Install and introduce ownCloud Web and let users test it voluntarily.

Alternative 1 Add a routable prefix to fileids in oc10, and replicate the prefix in ocis.

Stage-2.1

Let oc10 render file ids with prefixes: <instance name>$<numeric storageid>!<fileid>. This will allow clients to handle moved files.

Stage-2.2

Roll out new clients that understand the spaces API and know how to convert local sync pairs for legacy oc10 /webdav or /dav/files/<username> home folders into multiple sync pairs. One pair for /webdav/home or /dav/files/<username>/home and another pair for every accepted share. The shares will be accessible at /webdav/shares/ when the server side enables the spaces API. Files can be identified using <instance name>$<numeric storageid>!<fileid> and moved to the correct sync pair.

Stage-2.3

Enable spaces API in oc10:

  • New clients will get a response from the spaces API and can set up new sync pairs.
  • Legacy clients will still poll /webdav or /dav/files/<username> where they will see new subfolders instead of the users home. They will move down the users files into /home and shares into /shares. Custom sync pairs will no longer be available, causing the legacy client to leave local files in place. They can be picked up manually when installing a new client.

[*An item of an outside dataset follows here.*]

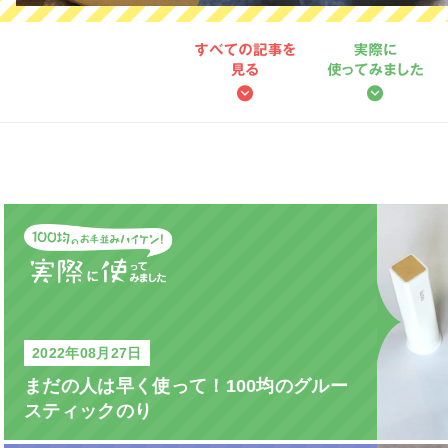
2022年08月27日
まだの人は早く使って！100均のグルー
スティックのり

Alternative 2 An additional uuid property used only to detect moves. A lookup by uuid is not necessary for this. The /dav/meta endpoint would still take the fileid. Clients would use the uuid to detect moves and set up new sync pairs when migrating to a global namespace.

Stage-2.1

Generate a uuid for every file as a file property. Clients can submit a uuid when creating files. The server will create a uuid if the client did not provide one.

Stage-2.2

Roll out new clients that understand the spaces API and know how to convert local sync pairs for legacy oc10 /webdav or /dav/files/<username> home folders into multiple sync pairs. One pair for /webdav/home or /dav/files/<username>/home and another pair for every accepted share. The shares will be accessible at /webdav/shares/ when the server side enables the spaces API. Files can be identified using the uuid and moved to the correct sync pair.

Stage-3.1

When reading the files from ocis return the same uuid. It can be migrated to an extended attribute or it can be read from oc10. If users change it the client will not be able to detect a move and maybe other weird stuff happens. What if the uuid gets lost on the server side due to a partial restore?

Stage-3

Start oCIS backend and make read only tests on existing data using the owncloud storage driver which will read (and write)

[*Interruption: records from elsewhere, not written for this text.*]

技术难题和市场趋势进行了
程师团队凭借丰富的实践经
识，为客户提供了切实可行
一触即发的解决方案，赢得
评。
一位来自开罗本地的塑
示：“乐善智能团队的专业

  • blobs from the same datadirectory layout as in ownCloud 10
  • metadata from the ownCloud 10 database: The oCIS share manager will read share information from the ownCloud database as well.

Therefore we need:

  • a share manager that can read from the ownCloud 10 database as well as from whatever new backend will be used for a pure oCIS setup. Currently, that would be the json file. Or that is migrated after all users have switched to oCIS. – jfd

Stage-4

Test writing data with oCIS into the existing ownCloud 10 data directory using the owncloud storage driver.

Stage-5

Introduce reverse proxy and switch over early adopters, let admins gain trust in the new backend by comparing metrics of the two systems and having it running in parallel.

Stage-6

Voluntary transition period and subsequent hard deadline for all users

Stage-7

Disable ownCloud 10 in the proxy, all requests are now handled by oCIS, shut down oc10 web servers and redis (or keep for calendar & contacts only? rip out files from oCIS?)

Stage-8

User by user storage migration from owncloud driver to ocis/s3ng/cephfs

Stage-9

Migrate share data to <yet to determine> share manager backend and shut down ownCloud database

Stage-10

Profit! (db for file metadata no longer necessary, less maintenance effort)

Architectural differences

The fundamental difference between ownCloud 10 and oCIS is that the file metadata is moved from the database in the oc_filecache table (which is misnamed, as it actually is an index) to the storage provider who can place metadata as close to the underlying storage system as possible. In effect, the file metadata is sharded over multiple specialized services.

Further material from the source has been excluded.